### Raw data
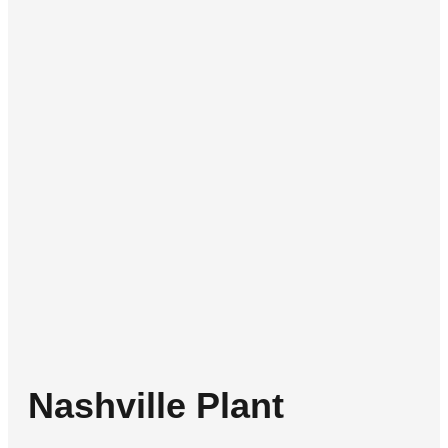
Nashville Plant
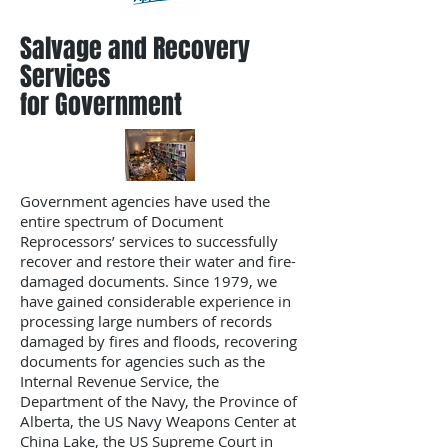
Salvage and Recovery
Services
for Government
Government agencies have used the
entire spectrum of Document
Reprocessors’ services to successfully
recover and restore their water and fire-
damaged documents. Since 1979, we
have gained considerable experience in
processing large numbers of records
damaged by fires and floods, recovering
documents for agencies such as the
Internal Revenue Service, the
Department of the Navy, the Province of
Alberta, the US Navy Weapons Center at
China Lake, the US Supreme Court in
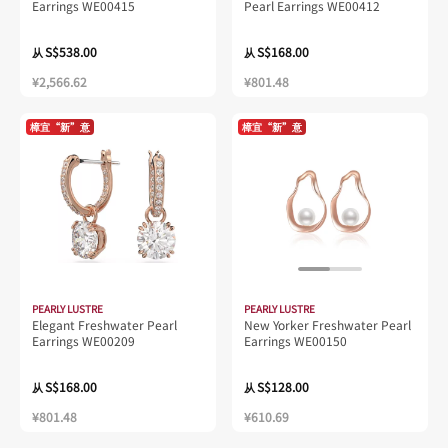
Earrings WE00415
Pearl Earrings WE00412
S$538.00
S$168.00
从
从
¥2,566.62
¥801.48
樟宜“新”意
樟宜“新”意
PEARLY LUSTRE
PEARLY LUSTRE
Elegant Freshwater Pearl
New Yorker Freshwater Pearl
Earrings WE00209
Earrings WE00150
S$168.00
S$128.00
从
从
¥801.48
¥610.69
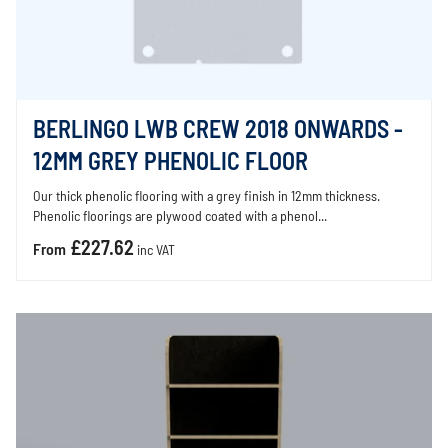
BERLINGO LWB CREW 2018 ONWARDS -
12MM GREY PHENOLIC FLOOR
Our thick phenolic flooring with a grey finish in 12mm thickness.
Phenolic floorings are plywood coated with a phenol...
£227.62
From
inc VAT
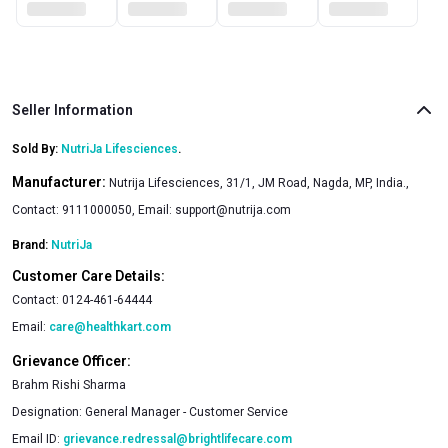
Seller Information
Sold By:
NutriJa Lifesciences
.
Manufacturer:
Nutrija Lifesciences, 31/1, JM Road, Nagda, MP, India.,
Contact: 9111000050, Email:
support@nutrija.com
Brand:
NutriJa
Customer Care Details:
Contact:
0124-461-64444
Email:
care@healthkart.com
Grievance Officer:
Brahm Rishi Sharma
Designation:
General Manager - Customer Service
Email ID:
grievance.redressal@brightlifecare.com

### Exercise aim
Collect every line from the records above that contains the word "Customer".

### Result below
Customer Care Details:
General Manager - Customer Service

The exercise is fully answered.